Sex diberikan kepada manusia bukan hanya dalam rangka reproduksi. Sex dikaruniakan kepada  manusia, pertama-tama dalam rangka persekutuan laki-laki dan perempuan. Di dalam sex pasangan itu menemukan misteri persekutuan laki-laki dan perempuan. Sex menggambarkan persekutuan antara Allah dan umat-Nya. Alkitab menggambarkan bahwa Allah menikah dengan umat-Nya. Nabi Hosea dengan jelas mengambarkan bangsa istael adalah isteri Allah. Puncak dari persekutuan itu akan terlihat di dalam saat kedua pasangan tersebut mencapai orgasme. Kita tahu dalam melakukan hubungan sex, suami menstimulir isterinya agar bersama mencapai orgasme, demikianlah Allah menstimulir jemaat-Nya untuk menikmati puncak persekutuan dengan Dia. Kita tahu bersama, Alkitab mengatakan bahwa manusia diciptakan segambar dengan Allah. Puncak dari persekutuan manusia dengan Allah digambarkan Alkitab adalah: pesta pernikahan Anak Domba Allah dengan pengantin-Nya kelak di surga. Sex merefleksikan hal itu. Berdasarkan pemahaman seperti itu, maka sex hanya dapat dinikmati di dalam sikap hati yang kudus melalui pernikahan. Kita tahu bersama, tidak semua persekutuan sex menghasilkan keturunan. Karena itu kita katakan bahwa tujuan sex adalah persekutuan. Melalui sex pasangan diberi kesempatan untuk masuk ke dalam rahasia persekutuan yang bersifat rohani. Jangan lupa, Allah menciptakan manusia segambar dengan Allah. di dalam Allah sendiri ada persekutuan yang bersifat rahasia, yakni Trinitatis. Pasangan masuk ke dalam persekutuan yang merupakan rahasia itu. Nalar tidak dapat mengerti akan hal itu sama seperti Trinitatis tidak dapat dimengerti oleh nalar.

Suami

Setelah kita membicarakan hukum dasar dalam pernikahan, sekarang kita membicarakan struktur di dalam pernikahan tersebut. Allah di dalam kedaulatan-Nya menetapkan suami adalah kepala di dalam keluarga. Demikianlah dikatakan di dalam Ef 5:23. Namun kita harus menggarisbawahi kata kepala di dalam ayat tersebut. Kata itu dalam bahasa Yunani adalah: Kephale. Kata ini dapat diartikan dengan ‘sumber’. Paulus membuat analogi sebagai berikut: suami adalah lambang dari Kristus, sementara isteri adalah lambang dari Gereja. Dari kisah penciptaan, kita tahu Hawa diciptakan dari tulang rusuk Adam. Hawa berasal dari Adam. Karena itu, Adam adalah kepala – sumber –  bagi Hawa. Kepala dari satu keluarga adalah suami. Itulah ketetapan Allah. Sayang, sekarang ini orang mempersoalkan otoritas di dalam keluarga. Jika Alkitab berbicara tentang suami adalah kepala dari isteri, ia tidak berbicara tentang otoritas. Paulus memulai nasihatnya yang mengatakan bahwa suami adalah kepala isteri dengan ungkapan ini: “dan rendahkanlah dirimu seorang kepada yang lain di dalam takut akan Kristus” Ef 5:21.

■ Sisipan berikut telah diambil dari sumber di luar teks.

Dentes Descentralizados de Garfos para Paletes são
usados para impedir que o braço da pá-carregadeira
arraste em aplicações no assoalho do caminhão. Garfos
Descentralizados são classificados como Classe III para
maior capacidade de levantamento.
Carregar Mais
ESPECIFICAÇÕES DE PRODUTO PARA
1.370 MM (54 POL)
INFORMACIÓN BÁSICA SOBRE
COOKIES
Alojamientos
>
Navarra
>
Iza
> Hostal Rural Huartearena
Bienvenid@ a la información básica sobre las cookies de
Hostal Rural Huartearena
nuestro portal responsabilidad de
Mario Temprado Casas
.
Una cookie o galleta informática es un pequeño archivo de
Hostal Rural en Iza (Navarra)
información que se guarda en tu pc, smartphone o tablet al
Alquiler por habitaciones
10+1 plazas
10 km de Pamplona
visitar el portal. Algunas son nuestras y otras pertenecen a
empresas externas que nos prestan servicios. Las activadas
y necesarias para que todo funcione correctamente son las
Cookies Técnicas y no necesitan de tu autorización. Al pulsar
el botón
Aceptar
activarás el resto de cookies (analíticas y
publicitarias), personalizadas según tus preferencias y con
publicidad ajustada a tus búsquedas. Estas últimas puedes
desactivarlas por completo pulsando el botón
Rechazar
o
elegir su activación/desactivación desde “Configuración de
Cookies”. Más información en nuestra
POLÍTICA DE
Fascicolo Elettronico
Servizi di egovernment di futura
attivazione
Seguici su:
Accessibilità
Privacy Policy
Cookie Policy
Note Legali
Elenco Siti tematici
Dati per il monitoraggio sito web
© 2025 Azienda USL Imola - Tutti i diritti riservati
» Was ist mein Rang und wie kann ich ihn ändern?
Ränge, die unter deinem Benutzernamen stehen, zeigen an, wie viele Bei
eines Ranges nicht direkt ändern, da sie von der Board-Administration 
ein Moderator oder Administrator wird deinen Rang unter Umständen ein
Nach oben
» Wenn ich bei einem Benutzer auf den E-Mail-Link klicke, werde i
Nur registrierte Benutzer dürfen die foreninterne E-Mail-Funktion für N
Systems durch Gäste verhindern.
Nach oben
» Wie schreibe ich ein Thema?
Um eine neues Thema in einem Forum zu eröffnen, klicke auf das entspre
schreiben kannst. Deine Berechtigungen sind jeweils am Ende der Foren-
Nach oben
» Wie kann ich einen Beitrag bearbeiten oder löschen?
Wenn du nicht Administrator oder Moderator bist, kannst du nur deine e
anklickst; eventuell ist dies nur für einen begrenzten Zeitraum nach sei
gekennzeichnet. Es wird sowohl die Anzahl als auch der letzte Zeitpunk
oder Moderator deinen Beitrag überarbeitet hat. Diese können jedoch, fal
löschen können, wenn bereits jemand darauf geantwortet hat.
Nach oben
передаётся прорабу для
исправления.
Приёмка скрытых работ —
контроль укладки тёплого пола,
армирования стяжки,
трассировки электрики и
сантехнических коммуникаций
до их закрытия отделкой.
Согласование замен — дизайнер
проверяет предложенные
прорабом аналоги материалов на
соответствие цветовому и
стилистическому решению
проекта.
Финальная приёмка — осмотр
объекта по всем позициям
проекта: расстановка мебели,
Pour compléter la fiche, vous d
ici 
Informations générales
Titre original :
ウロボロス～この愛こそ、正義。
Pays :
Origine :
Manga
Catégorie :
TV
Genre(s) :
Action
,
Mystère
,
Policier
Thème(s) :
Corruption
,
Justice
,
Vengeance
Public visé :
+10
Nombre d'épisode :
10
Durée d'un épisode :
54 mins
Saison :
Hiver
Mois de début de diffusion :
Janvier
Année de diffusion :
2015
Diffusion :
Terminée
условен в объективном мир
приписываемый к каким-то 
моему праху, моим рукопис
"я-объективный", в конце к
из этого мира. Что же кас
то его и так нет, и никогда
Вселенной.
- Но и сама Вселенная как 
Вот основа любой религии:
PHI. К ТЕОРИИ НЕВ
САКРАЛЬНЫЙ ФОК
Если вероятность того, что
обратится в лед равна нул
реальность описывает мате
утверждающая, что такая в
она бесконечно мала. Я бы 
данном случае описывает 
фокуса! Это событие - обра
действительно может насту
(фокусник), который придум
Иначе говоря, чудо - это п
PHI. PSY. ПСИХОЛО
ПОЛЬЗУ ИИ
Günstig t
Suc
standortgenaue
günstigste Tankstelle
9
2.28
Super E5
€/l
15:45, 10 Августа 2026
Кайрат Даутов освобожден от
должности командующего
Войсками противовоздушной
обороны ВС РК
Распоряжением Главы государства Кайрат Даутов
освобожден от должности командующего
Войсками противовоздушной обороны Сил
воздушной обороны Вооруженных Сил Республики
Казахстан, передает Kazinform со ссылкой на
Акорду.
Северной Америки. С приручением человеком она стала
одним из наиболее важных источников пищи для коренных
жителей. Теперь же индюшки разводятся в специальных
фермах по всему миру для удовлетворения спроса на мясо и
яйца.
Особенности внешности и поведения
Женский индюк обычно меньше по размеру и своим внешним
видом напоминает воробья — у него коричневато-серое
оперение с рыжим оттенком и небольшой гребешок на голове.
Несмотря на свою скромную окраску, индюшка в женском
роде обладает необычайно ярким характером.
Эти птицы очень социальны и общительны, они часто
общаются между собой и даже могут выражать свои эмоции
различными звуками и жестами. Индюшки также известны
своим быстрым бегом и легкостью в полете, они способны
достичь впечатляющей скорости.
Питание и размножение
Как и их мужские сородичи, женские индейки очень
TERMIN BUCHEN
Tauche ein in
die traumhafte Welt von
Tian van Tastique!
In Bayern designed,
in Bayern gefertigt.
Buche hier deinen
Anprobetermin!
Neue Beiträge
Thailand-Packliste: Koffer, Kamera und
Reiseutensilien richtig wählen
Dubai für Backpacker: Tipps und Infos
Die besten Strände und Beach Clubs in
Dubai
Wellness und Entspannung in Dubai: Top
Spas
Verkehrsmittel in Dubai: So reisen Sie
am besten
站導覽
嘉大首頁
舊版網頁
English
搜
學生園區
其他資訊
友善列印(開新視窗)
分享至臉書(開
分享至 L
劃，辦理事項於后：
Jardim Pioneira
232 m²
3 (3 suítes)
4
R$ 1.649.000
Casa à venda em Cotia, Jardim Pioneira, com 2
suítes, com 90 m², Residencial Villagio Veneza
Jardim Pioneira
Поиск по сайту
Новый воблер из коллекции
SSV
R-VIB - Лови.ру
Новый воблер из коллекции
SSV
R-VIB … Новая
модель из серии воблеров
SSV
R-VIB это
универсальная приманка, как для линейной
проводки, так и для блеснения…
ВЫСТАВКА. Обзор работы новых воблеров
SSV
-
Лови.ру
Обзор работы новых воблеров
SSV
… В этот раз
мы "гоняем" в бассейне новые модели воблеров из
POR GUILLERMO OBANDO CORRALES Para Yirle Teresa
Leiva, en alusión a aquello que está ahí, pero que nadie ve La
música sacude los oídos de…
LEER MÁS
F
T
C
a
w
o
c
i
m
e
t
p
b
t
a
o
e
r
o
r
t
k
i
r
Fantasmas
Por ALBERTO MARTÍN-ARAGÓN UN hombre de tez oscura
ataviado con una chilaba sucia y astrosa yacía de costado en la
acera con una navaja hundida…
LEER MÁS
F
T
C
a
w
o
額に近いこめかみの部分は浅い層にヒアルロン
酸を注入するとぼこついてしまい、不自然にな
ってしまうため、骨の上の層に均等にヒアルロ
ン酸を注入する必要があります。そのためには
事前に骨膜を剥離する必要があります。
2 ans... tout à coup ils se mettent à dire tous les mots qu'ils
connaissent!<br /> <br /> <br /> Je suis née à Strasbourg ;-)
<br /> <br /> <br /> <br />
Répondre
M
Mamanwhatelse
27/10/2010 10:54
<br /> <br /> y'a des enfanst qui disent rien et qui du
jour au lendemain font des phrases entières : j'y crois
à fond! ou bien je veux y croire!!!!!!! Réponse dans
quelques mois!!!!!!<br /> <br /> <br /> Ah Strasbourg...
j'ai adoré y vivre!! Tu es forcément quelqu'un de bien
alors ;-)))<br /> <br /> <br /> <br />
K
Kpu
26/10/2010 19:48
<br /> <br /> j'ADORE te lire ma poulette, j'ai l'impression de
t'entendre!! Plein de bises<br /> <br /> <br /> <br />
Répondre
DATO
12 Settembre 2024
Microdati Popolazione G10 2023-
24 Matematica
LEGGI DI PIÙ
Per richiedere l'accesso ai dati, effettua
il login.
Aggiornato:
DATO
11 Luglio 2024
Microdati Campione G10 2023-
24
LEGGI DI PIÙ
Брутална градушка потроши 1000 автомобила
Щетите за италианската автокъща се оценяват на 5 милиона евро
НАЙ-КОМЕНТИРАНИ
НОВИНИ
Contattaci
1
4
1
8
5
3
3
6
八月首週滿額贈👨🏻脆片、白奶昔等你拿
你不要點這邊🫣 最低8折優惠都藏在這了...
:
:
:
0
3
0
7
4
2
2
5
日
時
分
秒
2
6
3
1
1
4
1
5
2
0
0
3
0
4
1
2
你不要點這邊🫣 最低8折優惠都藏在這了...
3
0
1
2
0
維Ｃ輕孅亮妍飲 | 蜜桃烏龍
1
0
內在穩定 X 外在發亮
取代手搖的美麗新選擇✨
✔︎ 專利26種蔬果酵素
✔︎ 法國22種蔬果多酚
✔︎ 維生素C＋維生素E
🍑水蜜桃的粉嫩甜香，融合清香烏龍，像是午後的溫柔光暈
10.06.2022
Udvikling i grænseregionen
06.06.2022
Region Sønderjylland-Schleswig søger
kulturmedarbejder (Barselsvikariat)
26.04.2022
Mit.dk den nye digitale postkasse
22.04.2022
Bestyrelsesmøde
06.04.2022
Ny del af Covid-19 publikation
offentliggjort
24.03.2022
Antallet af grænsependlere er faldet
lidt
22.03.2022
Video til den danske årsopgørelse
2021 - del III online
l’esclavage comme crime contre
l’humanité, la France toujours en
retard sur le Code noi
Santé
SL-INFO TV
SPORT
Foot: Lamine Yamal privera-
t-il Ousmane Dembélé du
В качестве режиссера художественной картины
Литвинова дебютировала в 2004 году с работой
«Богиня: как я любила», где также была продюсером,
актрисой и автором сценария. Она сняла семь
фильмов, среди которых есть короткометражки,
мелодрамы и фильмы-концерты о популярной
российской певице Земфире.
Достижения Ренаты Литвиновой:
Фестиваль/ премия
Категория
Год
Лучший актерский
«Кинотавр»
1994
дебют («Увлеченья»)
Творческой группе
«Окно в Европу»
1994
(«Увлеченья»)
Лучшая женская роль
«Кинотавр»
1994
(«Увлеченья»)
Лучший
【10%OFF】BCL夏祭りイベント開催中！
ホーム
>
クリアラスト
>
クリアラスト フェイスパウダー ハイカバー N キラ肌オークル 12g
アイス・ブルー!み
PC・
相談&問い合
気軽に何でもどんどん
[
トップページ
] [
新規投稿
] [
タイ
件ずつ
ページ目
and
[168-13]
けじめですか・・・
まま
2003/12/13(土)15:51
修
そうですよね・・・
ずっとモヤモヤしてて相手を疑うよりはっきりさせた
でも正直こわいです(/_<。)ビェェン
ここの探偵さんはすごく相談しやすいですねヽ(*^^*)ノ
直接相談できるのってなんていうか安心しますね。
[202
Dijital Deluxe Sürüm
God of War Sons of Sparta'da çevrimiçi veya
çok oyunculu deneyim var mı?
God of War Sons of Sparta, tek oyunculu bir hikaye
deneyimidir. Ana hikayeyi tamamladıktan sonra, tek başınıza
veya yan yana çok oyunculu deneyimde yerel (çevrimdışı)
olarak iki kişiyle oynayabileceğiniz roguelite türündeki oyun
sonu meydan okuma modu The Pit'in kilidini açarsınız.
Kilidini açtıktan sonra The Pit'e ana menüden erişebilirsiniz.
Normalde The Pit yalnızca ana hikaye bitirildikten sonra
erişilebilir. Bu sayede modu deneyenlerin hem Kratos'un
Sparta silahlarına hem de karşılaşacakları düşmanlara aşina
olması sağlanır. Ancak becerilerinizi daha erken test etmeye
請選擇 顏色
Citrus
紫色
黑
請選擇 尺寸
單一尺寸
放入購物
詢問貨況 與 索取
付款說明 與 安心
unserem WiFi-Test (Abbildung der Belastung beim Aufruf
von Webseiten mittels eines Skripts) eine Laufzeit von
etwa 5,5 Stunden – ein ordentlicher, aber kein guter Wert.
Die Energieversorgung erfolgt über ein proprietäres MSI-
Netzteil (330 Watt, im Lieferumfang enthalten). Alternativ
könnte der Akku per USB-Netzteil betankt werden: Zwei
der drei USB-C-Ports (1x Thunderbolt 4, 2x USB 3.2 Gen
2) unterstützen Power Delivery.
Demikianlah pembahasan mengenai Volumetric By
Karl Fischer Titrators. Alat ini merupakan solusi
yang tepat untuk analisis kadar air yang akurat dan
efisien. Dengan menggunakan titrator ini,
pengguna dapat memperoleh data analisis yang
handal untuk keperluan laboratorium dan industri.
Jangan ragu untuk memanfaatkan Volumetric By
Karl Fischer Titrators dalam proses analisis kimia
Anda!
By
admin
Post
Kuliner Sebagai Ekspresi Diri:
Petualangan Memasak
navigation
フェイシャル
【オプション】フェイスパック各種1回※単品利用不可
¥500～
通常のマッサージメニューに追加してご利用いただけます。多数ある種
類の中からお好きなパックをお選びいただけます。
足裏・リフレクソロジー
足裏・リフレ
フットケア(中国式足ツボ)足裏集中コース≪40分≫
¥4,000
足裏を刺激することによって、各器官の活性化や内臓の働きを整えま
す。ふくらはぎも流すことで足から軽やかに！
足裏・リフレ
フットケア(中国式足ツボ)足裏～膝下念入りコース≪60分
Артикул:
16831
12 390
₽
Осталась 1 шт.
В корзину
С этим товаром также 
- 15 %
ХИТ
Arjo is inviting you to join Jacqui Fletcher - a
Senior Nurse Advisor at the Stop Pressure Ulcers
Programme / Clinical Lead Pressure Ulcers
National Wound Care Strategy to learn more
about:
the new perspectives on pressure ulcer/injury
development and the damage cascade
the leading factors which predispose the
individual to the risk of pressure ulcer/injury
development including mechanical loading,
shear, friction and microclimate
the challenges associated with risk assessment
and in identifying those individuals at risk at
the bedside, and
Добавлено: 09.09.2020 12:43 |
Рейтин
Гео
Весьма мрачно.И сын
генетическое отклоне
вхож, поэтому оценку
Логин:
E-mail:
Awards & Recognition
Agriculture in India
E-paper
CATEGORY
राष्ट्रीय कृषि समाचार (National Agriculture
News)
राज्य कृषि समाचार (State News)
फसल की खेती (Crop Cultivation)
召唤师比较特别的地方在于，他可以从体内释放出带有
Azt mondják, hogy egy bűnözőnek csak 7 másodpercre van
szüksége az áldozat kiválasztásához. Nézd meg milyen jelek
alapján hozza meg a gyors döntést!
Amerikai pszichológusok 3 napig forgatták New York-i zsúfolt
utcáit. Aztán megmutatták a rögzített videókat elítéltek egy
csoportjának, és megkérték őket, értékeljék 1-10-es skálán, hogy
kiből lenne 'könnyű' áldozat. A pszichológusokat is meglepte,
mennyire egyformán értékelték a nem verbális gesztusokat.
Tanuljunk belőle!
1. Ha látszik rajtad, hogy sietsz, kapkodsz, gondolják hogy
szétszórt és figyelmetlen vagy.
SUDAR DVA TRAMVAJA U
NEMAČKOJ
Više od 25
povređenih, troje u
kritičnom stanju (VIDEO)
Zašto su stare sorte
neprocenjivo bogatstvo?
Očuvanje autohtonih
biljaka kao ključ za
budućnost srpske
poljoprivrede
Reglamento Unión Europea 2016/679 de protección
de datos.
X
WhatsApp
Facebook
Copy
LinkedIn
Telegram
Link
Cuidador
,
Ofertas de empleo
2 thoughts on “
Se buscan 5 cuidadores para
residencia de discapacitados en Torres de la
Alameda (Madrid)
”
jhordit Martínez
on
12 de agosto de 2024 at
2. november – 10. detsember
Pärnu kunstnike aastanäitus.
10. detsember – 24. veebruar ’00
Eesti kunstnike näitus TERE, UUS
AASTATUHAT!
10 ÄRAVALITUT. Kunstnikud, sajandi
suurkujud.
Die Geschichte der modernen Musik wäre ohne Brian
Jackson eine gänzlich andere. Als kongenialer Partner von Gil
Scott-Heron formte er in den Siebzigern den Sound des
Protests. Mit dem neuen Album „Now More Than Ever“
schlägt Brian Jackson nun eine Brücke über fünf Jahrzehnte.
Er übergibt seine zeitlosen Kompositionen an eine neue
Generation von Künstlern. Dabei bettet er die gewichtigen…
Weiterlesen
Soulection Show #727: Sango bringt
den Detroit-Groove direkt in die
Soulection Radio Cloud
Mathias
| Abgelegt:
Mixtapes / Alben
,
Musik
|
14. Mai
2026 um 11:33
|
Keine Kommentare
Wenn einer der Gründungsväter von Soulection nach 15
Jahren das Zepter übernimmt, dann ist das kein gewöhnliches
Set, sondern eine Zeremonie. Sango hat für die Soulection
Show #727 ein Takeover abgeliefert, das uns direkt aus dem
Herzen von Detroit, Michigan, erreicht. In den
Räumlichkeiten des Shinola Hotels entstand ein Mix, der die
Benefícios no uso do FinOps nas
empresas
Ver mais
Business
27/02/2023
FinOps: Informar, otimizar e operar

Seluruh anggota keluarga dan relasi dengan sesama didasarkan atas ‘saling merendahkan diri satu sama lain’. Oleh karena itu, tatkala Allah menentukan bahwa suami adalah kepala dari isteri, itu berarti didasarkan atas saling merendahkan diri satu sama lain. Karena pemegang otoritas adalah Allah sendiri. suami menjalankan otoritas Allah di dalam keluarganya. Cara suami menjalankan otoritas itu ialah kasih. Itulah yang ditetapkan Allah bagi suami. Bahkan kasih yang harus didemonstrasikannya ialah kasih Kristus. Sama seperti Kristus mati demi jemaat-Nya, demikian pulalah suami mengasihi isteri dan anak-anaknya.

 

Isteri

Isteri adalah gambaran dari jemaat. Satu hal yang dituntut dari jemaat ialah tunduk kepada Tuhannya. Maka seorang isteri dituntut agar tunduk kepada suami. Tunduk menurut pemahaman sebagian orang adalah tanda dari kelemahan. Oleh karena itu, sebisa mungkin orang menghindarinya. Tatkala jemaat diminta agar tunduk kepada Tuhan Yesus, bukan karena itu, ia direndahkan. Sebaliknya, jemaat dimuliakan dalam kepatuhannya tersebut. Paulus menasihati kita dengan gambaran yang sangat indah di dalam Flp 2:5-11. Di sana Paulus mengatakan: Yesus merendahkan diri dan tidak menganggap kesetaraan dengan Allah itu sebagai milik yang harus dipertahankan. Dalam keputusan karena kehendak bebas-Nya, Yesus mengambil sikap tunduk kepada kehendak Bapa-Nya. Karena kepatuhan itu, Allah meninggikan Dia dan memberikan kepada-Nya nama di atas segala nama. Itu adalah sebuah analogi bagi seorang isteri untuk tunduk kepada suami. Ia tunduk kepada suami bukan karena otoritas suami, melainkan karena itu adalah kehensak Allah. Ia tunduk kepada suami dari kehendak bebasnya. Itu dilakukannya demi Allah, bukan untuk suaminya. Untuk kepatuhannya itu, Allah akan memberikan kepada isteri kehormatan yang sangat luar biasa.

 

Menikah berarti Melayani

Jika kita menikah, pada hekekatnya kita dipanggil Allah untuk melayani. Kristus datang ke dunia ini untuk melayani. Tiap orang yang dipanggil Allah untuk masuk ke dalam keselamatan di dalam Yesus Kristus, terpanggil untuk melayani. Suami terpanggil untuk melayani isterinya, juga anak-anak yang dikaruniakan Allah kepadanya. Demikian juga isteri hadir untuk menolong suaminya menjalankan panggilan mereka untuk melayani. Kutipan dari Surat Efesus di atas sangat jelas menggambarkan bahwa kita saling melayani satu sama lain, termasuk pasangan dan anggota keluarga kita. Tatkala kita membekali diri dengan pemahaman saling melayani, maka kebutuhan pasangan kita akan terpenuhi.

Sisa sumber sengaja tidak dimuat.